● What the task asks
Consider the records below. How many of their lines include the word "città"? State the number and nothing else.
▼▼▼
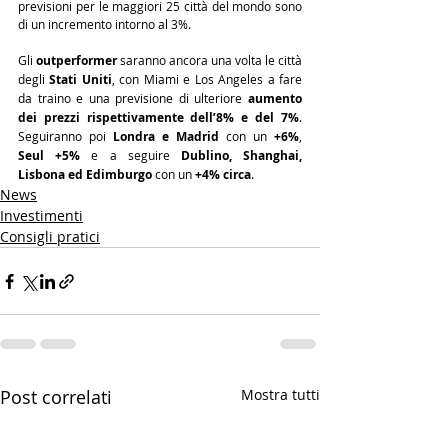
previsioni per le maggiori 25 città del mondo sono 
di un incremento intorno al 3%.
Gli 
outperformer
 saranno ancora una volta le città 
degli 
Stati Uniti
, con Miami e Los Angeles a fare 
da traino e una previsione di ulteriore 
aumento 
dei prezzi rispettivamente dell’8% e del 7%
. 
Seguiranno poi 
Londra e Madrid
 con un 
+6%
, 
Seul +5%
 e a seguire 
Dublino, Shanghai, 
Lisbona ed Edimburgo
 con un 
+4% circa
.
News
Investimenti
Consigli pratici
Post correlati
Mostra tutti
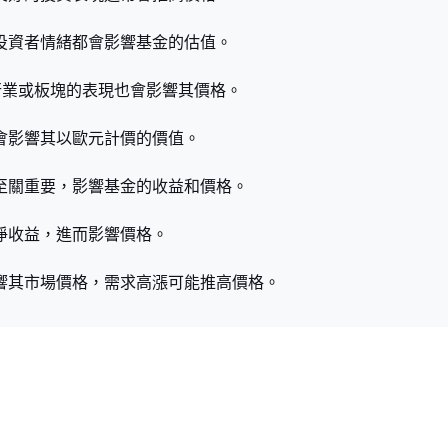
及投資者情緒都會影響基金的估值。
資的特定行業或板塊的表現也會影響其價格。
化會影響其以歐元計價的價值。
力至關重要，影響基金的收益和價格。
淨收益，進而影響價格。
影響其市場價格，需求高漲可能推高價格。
▲▲▲
● Solution to this exercise
2